## Exercise goal
Look through the entries that follow and return each line that has the string "slapukų".

(Page-level text extractions)

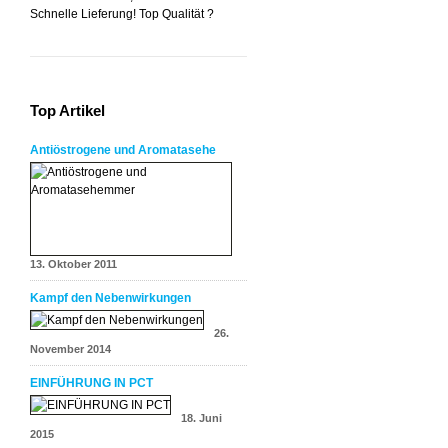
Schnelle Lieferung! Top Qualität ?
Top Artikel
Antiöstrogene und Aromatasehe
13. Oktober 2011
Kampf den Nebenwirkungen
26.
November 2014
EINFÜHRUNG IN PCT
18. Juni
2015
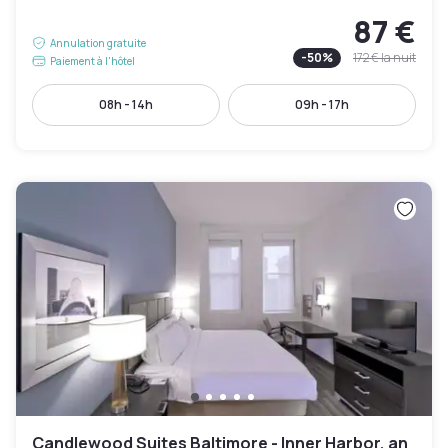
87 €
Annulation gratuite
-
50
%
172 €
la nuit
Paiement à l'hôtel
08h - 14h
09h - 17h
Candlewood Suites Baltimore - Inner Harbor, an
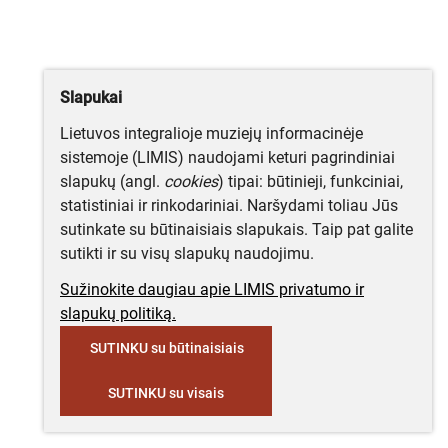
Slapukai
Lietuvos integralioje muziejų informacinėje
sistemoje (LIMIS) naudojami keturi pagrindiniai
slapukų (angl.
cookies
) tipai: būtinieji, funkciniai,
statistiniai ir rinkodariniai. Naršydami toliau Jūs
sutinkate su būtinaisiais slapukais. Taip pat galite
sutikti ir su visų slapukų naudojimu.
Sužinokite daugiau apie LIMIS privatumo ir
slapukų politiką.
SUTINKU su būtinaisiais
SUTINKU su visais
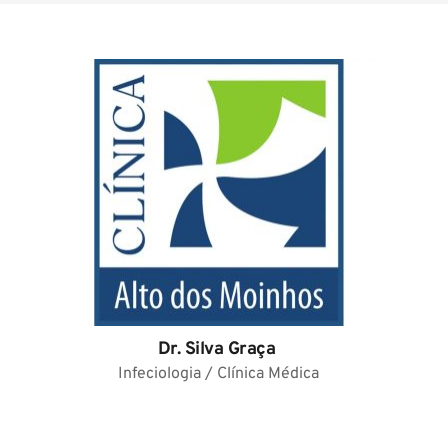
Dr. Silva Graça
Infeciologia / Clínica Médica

--

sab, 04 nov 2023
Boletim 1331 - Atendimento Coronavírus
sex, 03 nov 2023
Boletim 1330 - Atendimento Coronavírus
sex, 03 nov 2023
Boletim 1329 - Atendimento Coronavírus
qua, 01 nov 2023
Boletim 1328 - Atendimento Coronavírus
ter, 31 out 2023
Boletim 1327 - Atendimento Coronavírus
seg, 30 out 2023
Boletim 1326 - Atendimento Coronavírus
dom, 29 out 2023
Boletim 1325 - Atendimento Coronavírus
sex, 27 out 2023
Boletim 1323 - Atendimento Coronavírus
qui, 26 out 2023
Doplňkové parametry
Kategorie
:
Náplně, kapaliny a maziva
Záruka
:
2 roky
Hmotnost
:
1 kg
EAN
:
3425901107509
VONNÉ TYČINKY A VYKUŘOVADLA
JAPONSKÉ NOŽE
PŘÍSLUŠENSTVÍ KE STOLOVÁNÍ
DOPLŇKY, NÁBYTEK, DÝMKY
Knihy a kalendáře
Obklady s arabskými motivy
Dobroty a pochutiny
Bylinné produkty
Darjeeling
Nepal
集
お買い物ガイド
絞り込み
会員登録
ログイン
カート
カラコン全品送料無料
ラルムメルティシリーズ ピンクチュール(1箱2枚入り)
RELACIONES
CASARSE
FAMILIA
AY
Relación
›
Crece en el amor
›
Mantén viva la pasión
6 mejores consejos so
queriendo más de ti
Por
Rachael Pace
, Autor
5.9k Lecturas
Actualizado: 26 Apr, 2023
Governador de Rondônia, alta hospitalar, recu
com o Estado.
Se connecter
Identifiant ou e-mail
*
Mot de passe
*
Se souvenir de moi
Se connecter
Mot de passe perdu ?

---

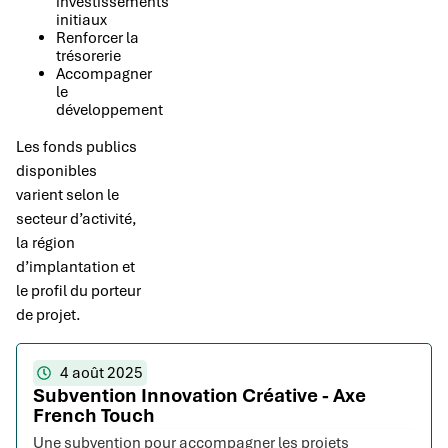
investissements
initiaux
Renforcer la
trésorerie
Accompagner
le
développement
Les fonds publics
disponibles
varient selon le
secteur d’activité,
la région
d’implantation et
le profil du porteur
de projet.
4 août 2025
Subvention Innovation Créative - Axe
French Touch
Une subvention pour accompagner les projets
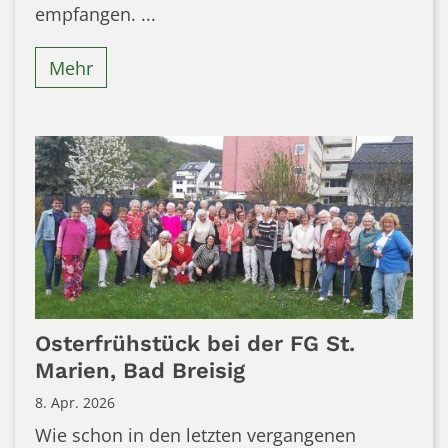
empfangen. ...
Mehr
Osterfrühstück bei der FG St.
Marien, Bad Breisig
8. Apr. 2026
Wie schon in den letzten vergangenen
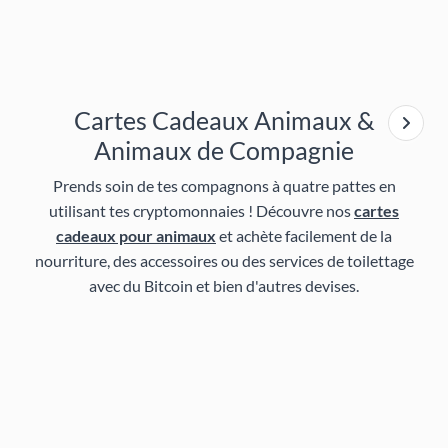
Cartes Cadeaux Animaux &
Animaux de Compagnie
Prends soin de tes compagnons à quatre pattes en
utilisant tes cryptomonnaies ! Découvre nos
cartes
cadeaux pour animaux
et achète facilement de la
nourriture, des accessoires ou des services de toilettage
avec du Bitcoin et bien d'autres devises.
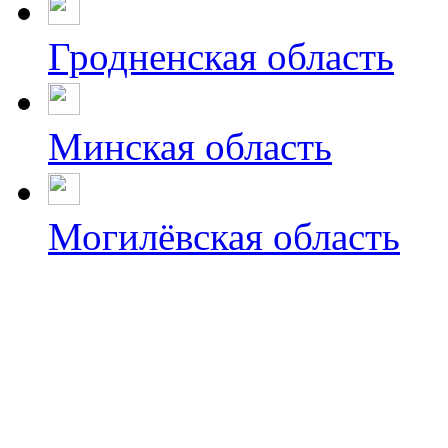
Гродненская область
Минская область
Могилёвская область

## Solution
slapukų (angl.
sutikti ir su visų slapukų naudojimu.
slapukų politiką.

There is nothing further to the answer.